In summary, it seems that the legitimacy of our profession partly comes from its forecasting activity. Still, recognising that forecast is not a panacea is a must since forecasts are always ‘If, then’-type considerations with a rather wide spectrum of assumptions. It was rightly accentuated during the Spring Seminar 2016 organised by wiiw[vii] (The Vienna Institute for International Economic Studies) last week where the institution’s official forecast was presented for the Central and Eastern European states (e.g. the institute expects a 3% rate of GDP growth in case of the region if certain conditions and assumptions are taken into account). As a corollary, financial markets, policymakers should build more on comprehensive and deep case studies rather than cultivating only the quantitative and forecast oriented way of functioning if they are to avoid really bad outcomes through the creation of a chain of events unintendedly. Policymakers should pursue micro-realism rather than macro-idealism. Related to this, remembering to the old-findings of Pitirim Sorokin would be of paramount importance. Sorokin criticised 57 years ago the rampant quantification methods/models built on the short term and fresh data in trying to get some predictive considerations. Taking into account the world’s nuances and the complexity we live in (Sorokin, 1956)[viii] by contemplating longer term socio-economic phenomena arising potentially in a way of ‘creeping normalcy’ are essential to avoid ‘forecrusting’ by looking beneath the surface.
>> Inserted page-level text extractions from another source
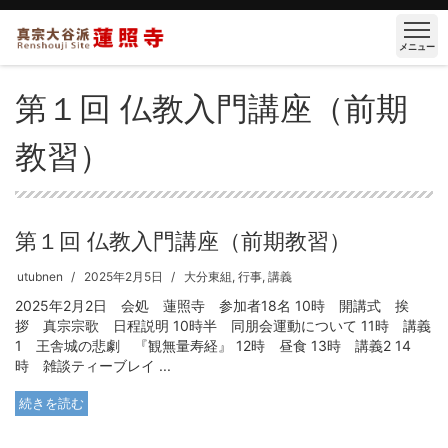
メニュー
第１回 仏教入門講座（前期
教習）
第１回 仏教入門講座（前期教習）
utubnen
2025年2月5日
大分東組
,
行事
,
講義
2025年2月2日 会処 蓮照寺 参加者18名 10時 開講式 挨
拶 真宗宗歌 日程説明 10時半 同朋会運動について 11時 講義
1 王舎城の悲劇 『観無量寿経』 12時 昼食 13時 講義2 14
時 雑談ティーブレイ ...
続きを読む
[i] See: Friedman, M. (1953): The Methodology of Positive Economics. In: Friedman, M. (1953): Essays in Positive Economics. University of Chicago Press, Chicago, pp. 3-43.
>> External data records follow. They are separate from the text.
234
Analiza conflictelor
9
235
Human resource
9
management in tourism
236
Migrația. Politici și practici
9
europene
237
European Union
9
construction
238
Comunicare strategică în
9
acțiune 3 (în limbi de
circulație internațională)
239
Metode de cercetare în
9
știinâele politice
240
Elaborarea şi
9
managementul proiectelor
[ii] See: http://blogs.marketwatch.com/thetell/2014/04/22/100-of-economists-think-yields-will-rise-within-six-months/ Accessed on: 14.04.2016
[iii] See: Tetlock, P. E. (2006): Expert Political Judgment: How Good Is It? How Can We Know? Princeton University Press; New Ed edition (August 20, 2006). p. 352
[iv] Hayek, F. A. von (1952): Scientism and the Study of Society. Economica, Vol. 8, No. 35, August 1942, reprinted in The Counter-Revolution of Science, Glencoe, Ill., 1952, p. 15 of this reprint.
[v] Tóth, G. (2014): The Forecasting Capacity of Indicators Measuring Budget Sustainability. Public Finance Quarterly 2014/4 (p. 511-528.)
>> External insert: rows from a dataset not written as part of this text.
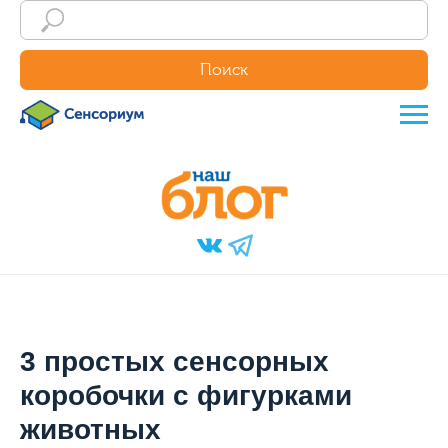
Поиск
3 простых сенсорных
коробочки с фигурками
животных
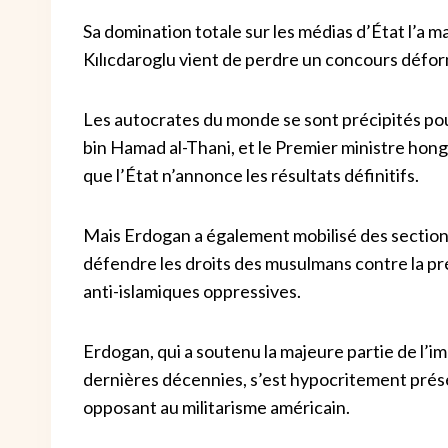
Sa domination totale sur les médias d’État l’a
Kılıcdaroglu vient de perdre un concours défo
Les autocrates du monde se sont précipités pour
bin Hamad al-Thani, et le Premier ministre hong
que l’État n’annonce les résultats définitifs.
Mais Erdogan a également mobilisé des sections 
défendre les droits des musulmans contre la 
anti-islamiques oppressives.
Erdogan, qui a soutenu la majeure partie de l’i
dernières décennies, s’est hypocritement prése
opposant au militarisme américain.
[vi] Welch and Goyal (2008) reexamined the performance of variables that have been suggested by the academic literature to be good predictors of the equity premium. The authors found that by and large, these models have predicted poorly both in-sample (IS) and out-of-sample (OOS) for 30 years now; these models seem unstable, as diagnosed by their out-of-sample predictions and other statistics; and these models would not have helped an investor with access only to available information to profitably time the market. See: Welch, I. – Goyal, A. (2008): A Comprehensive Look at the Empirical Performance of Equity Premium Prediction. Review of Financial Studies, Vol. 21, No. 4, pp. 1455-1508
[vii] See: http://wiiw.ac.at/growth-stabilises-investment-a-major-driver-except-in-countries-plagued-by-recession-p-3822.html Accessed on: 14.04.2016
[viii] Sorokin, P. A. (1956): Fads and Foibles in Modern Sociology and Related Sciences. Henry Regnery, Chicago.